**What you are asked to do:** All that should be output is the block of lines below from the line with "RECOMMENDED: Cults of" to the line with "delve deeper into the RuneQuest", both included, exactly as written.

Material for this task Start Marker

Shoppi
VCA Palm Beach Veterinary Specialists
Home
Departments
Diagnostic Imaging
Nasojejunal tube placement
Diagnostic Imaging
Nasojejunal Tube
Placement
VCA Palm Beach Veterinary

Material for this task End Marker
Material for this task Start Marker

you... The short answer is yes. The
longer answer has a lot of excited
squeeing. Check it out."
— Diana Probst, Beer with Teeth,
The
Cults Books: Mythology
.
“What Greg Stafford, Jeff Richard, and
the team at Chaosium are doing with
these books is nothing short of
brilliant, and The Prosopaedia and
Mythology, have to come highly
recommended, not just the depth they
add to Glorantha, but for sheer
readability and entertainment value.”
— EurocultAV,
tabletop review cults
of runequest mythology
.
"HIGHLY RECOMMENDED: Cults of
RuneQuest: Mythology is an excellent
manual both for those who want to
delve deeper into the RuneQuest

Material for this task End Marker

**Answer for this exercise:**
"HIGHLY RECOMMENDED: Cults of
RuneQuest: Mythology is an excellent
manual both for those who want to
delve deeper into the RuneQuest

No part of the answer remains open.